Becciu told the court on Thursday that Perlasca had become suicidal following his removal from curial service — he was transfered to the Apostolic Signatura in early 2019 before being suspended following raids by Vatican authorities on his office and home.
The London deal
Becciu told the judges on Thursday that all his investment decisions while at the secretariat were guided by Perlsaca, who had steered him away from an investment in Angola through the company Falcon Oil and towards doing business with Raffaele Mincione, the investment manager from whom the Vatican eventually bought the London building at 60 Sloane Ave., posting a loss of more than 100 million euros on the resale.
The final stages of that purchase triggered the two-year investigation leading to the current trial.
Becciu told the court that neither the pope nor Cardinal Pietro Parolin had expressed any concern over the investments with Mincione at the time. Mincione is also charged in the trial with fraud, embezzlement, and money laundering.
Various media outlets have reported that the money for the investments with Mincione, initially 200 million euros, included funds taken from Peter’s Pence, which Becciu again denied on Thursday.
However, previous reporting by The Pillar has established that the money invested by the Vatican actually came from loans given by two Swiss banks — Credit Suisse and BSI. The Secretariat of State secured the loans against other Vatican funds and assets held on deposit with the same banks, including charitable funds like Peter’s Pence.
The borrowed money was invested in the Athena Global Opportunities Fund, which was created by Mincione to manage the Vatican’s investment with him. Mincione used Vatican funds to invest in his other businesses and projects, including the London property.

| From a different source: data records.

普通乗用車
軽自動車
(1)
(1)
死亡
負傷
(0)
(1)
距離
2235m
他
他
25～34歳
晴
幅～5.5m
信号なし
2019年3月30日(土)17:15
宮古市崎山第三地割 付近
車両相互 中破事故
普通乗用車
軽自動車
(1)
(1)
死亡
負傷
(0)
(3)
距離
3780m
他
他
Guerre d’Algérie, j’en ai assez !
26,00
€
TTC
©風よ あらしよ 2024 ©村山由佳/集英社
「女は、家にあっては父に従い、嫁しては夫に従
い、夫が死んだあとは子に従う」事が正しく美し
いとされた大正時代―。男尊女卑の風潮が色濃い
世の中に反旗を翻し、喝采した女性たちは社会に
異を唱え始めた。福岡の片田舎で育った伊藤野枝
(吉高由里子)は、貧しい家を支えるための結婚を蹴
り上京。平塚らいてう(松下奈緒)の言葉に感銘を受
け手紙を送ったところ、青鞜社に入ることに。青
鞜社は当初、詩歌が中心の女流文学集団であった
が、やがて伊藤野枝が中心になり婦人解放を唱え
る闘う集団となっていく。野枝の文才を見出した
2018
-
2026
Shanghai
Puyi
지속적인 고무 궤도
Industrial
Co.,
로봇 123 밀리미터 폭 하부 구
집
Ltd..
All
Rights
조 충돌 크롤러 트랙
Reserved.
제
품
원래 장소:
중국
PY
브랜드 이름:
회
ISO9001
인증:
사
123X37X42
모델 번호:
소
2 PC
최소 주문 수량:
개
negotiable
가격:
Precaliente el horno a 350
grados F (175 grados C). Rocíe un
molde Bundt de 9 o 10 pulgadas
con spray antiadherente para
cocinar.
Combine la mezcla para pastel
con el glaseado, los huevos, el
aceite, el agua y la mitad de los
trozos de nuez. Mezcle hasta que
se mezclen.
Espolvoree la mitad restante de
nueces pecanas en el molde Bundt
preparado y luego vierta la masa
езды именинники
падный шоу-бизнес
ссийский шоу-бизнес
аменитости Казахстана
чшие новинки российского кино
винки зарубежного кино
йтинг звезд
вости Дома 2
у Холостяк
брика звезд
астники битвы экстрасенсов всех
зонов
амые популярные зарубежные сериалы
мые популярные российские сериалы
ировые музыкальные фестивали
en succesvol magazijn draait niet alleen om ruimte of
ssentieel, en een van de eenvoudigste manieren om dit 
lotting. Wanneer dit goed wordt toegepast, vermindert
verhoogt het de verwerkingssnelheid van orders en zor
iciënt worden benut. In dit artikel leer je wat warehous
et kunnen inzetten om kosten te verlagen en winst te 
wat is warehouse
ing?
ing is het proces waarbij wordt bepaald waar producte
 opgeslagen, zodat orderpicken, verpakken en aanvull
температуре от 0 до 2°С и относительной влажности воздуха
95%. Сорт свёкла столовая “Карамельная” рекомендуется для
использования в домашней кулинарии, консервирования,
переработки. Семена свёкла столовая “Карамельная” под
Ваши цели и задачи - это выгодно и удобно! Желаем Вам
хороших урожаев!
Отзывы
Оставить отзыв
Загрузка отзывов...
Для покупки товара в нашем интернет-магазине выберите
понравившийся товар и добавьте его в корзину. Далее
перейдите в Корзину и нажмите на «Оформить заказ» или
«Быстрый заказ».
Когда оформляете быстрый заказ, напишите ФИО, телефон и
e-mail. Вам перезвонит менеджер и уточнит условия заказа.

He gave his businesses no-penalty loans, while at the same time charging the Vatican millions of euros in performance and management fees.
Mincione also had a complicated financial relationship with Gianluigi Torzi, the broker hired by the Secretariat of State to negotiate its separation from Mincione and acquire the London building. Torzi is accused of fraud and extortion over his role in the deal.
The Pillar has previously reported that Mincione invested Vatican money in debt products marketed by Torzi, some with links to mafia-affiliated companies. Mincione invested Vatican money into one such debt product called Sierra One bond,
Torzi, in turn, used his own companies to lend Mincione tens of millions of euros during the same period.
Cardinal Pell
During his May 5 appearance, Becciu also confirmed reports that some 2 million dollars in payments he authorized to the office of a tech security firm in Australia were for the registration of the top level domain “.catholic” by the Pontifical Council for Social Communication.
The payments were sent over 2016-2017, and coincided with the investigation and trial of Cardinal George Pell on sex abuse charges in Australia, fueling speculation in Italian media that Becciu had sent the money to interfere with Pell’s trial.
In October 2020, the newspaper Corriere della Sera printed an article suggesting that the payments to the company, Neustar, “may have been used to 'buy' the accusers in the pedophile trial against Cardinal George Pell.” Pell’s eventually overturned conviction was based on the testimony of a single accuser.
While Becciu repeatedly and emphatically denied any link between the payments and Cardinal Pell, he refused to disclose what the money was for, insisting that it was a matter of state secrecy.
In several interviews, Cardinal Pell expressed his own desire to see the matter addressed, and publicly asked Becciu to end the media speculation about the payments, which Becciu refused to do, calling Pell’s questions ““offensive to [his] personal dignity” and insisting that the subject was “high, demanding, and certainly confidential.”
Despite having previously insisted that the purchase of the .catholic domain name was too sensitive to disclose to Pell, Becciu told the court on Thursday that Pell had himself approved the expenditure in a letter dated September 11, 2015.
Becciu told the court that he “regretted” that the incident had led Pell to “stumble into a misunderstanding.”